In particolare Milani avrebbe preteso dai Levoni una cifra tra i 60mila ed i 90mila euro (non è stata ricostruita con certezza nel corso delle indagini) per la «cassa di resistenza» del sindacato. La pm ha per questo parlato di una trattativa legale, la vertenza ufficiale, ed una illegale, legata appunto ai soldi richiesti per la cassa di resistenza del Si Cobas.
Nel gennaio 2017 Milano fu addirittura arrestato per tre giorni e poi rilasciato.

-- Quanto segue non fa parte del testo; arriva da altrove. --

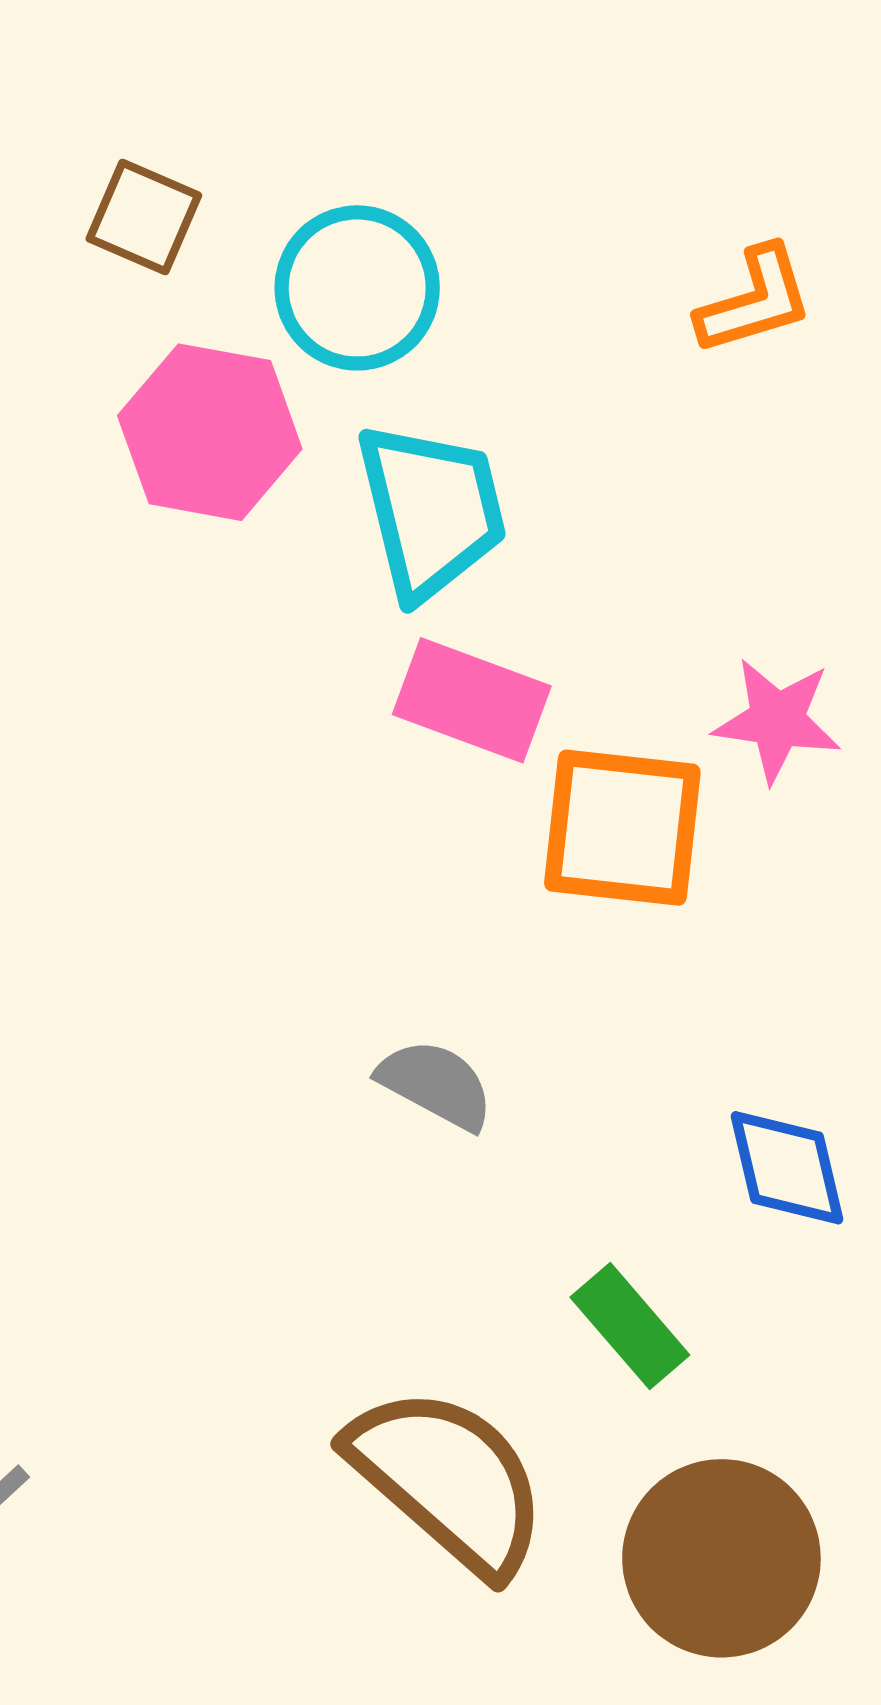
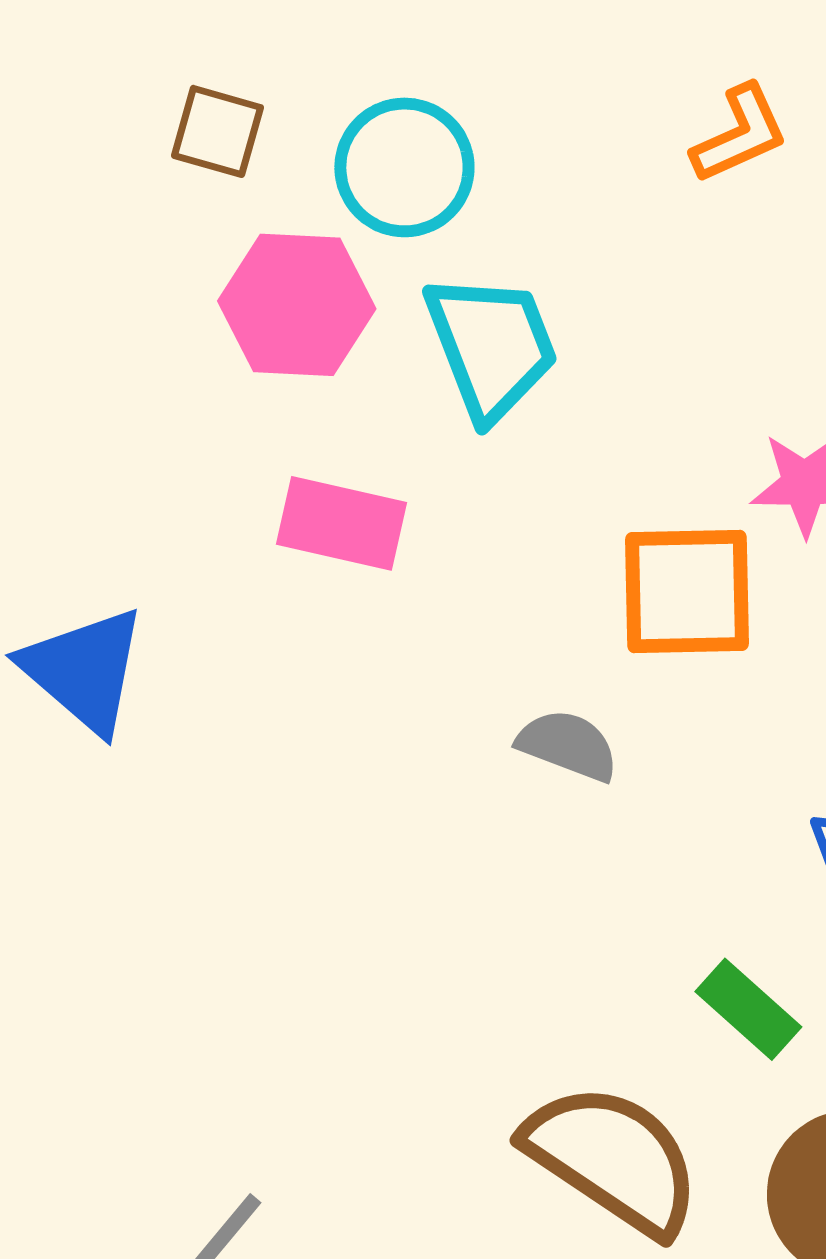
pink rectangle: (472, 700) -> (342, 523), moved
gray semicircle: (436, 1084) -> (568, 745), moved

I 52 licenziati di Alcar Uno, filiera Levoni, all’atto di fare richiesta di accesso alla Naspi avevano scoperto che le cooperativa Alcar Uno, in appalto per Levoni, non aveva versato i contributi Inps per maturare l’ammortizzatore sociale. Milani chiese che Levoni saldasse quest’ammanco, «ovviamente non certo consegnando del denaro liquido – come sosteneva l’accusa – bensì versando le somme contributive nelle modalità previste dalla legge così come risultanti dai modelli F24», specifica il SiCobas.
«L’accusa sostiene che Aldo avrebbe fatto l’estorsione per la cassa di resistenza, perché secondo loro i solidali che vengono a sostenere le lotte – gli operai dei Cobas dal di fuori, gli anarchici ed i centri sociali – prenderebbero 70 euro ciascuno e che tali soldi proverrebbero proprio dalla cassa di resistenza», attacca il Si Cobas.
Scrive l’avvocato Marina Prosperi, difensore di Milani: «È caduto il teorema che portó all’arresto di Aldo Milani. La procura non lo dipinge più come sindacalista intento ad intascare una mazzetta per fare terminare gli scioperi, ma con virata impressionante ne sta processando l’essere sindacalista, la sua opposizione allo sfruttamento nel sistema Modena: la catena di cooperative dedite al caporalato. Emerge un mondo imprenditoriale senza scrupoli e protetto da personaggi come il funzionario Digos che esulta e dice di aver arrestato il “Luciano Lama della Cgil degli anni d’oro”», come risulta da un’intercettazione.